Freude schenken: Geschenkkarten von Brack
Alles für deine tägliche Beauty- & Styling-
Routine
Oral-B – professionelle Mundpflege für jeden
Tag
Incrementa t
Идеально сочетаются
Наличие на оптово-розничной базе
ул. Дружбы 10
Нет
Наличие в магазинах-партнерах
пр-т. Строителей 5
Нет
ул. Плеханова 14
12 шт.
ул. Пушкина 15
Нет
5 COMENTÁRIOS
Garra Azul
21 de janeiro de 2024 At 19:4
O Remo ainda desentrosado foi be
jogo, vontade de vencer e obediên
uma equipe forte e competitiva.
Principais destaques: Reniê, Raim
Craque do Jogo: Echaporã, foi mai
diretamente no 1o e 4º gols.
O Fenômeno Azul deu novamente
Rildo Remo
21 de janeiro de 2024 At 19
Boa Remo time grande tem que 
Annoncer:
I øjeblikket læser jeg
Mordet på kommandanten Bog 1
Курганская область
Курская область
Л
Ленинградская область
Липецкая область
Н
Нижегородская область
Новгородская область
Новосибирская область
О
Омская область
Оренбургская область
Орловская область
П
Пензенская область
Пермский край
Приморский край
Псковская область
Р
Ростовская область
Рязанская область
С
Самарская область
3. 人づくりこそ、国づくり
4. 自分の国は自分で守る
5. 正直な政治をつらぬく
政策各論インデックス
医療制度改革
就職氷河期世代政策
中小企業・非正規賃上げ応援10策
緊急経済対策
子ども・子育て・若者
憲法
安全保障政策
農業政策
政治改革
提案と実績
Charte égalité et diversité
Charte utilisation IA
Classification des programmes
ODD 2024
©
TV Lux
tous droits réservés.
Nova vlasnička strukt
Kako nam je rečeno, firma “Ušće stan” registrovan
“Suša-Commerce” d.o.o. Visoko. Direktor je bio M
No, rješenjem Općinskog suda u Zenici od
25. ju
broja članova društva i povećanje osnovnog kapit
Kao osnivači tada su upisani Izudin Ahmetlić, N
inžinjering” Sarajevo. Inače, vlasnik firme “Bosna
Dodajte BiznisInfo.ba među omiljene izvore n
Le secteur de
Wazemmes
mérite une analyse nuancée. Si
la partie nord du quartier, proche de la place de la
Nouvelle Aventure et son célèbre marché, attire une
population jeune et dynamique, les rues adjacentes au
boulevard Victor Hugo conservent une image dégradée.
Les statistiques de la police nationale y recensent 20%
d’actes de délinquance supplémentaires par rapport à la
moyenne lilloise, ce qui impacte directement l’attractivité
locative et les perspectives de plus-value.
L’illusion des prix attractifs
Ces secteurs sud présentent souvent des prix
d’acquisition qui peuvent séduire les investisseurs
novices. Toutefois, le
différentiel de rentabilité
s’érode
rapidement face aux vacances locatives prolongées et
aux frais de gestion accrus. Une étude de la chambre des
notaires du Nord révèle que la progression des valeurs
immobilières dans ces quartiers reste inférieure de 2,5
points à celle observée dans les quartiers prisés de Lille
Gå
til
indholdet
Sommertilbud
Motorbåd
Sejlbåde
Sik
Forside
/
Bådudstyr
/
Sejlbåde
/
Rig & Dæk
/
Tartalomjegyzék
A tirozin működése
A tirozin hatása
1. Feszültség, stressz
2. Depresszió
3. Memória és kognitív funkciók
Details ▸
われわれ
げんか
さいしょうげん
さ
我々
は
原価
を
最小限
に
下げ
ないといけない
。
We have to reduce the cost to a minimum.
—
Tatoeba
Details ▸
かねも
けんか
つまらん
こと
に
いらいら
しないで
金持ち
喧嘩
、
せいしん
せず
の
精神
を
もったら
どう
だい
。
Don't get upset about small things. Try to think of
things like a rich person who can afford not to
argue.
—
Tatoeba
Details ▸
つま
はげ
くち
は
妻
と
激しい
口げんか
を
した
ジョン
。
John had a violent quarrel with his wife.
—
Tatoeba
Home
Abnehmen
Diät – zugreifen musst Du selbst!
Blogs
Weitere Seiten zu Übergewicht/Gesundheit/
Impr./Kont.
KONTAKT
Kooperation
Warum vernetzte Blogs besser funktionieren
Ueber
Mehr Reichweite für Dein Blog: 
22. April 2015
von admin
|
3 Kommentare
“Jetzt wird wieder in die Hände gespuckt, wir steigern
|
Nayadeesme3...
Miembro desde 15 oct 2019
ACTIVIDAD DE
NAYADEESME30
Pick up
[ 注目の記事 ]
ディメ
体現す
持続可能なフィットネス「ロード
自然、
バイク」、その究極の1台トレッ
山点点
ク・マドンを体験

^^^^^^^^

ABOUT THIS TASK -
List all lines in the material containing the string "tirozin".

WRITTEN SOLUTION -
A tirozin működése
A tirozin hatása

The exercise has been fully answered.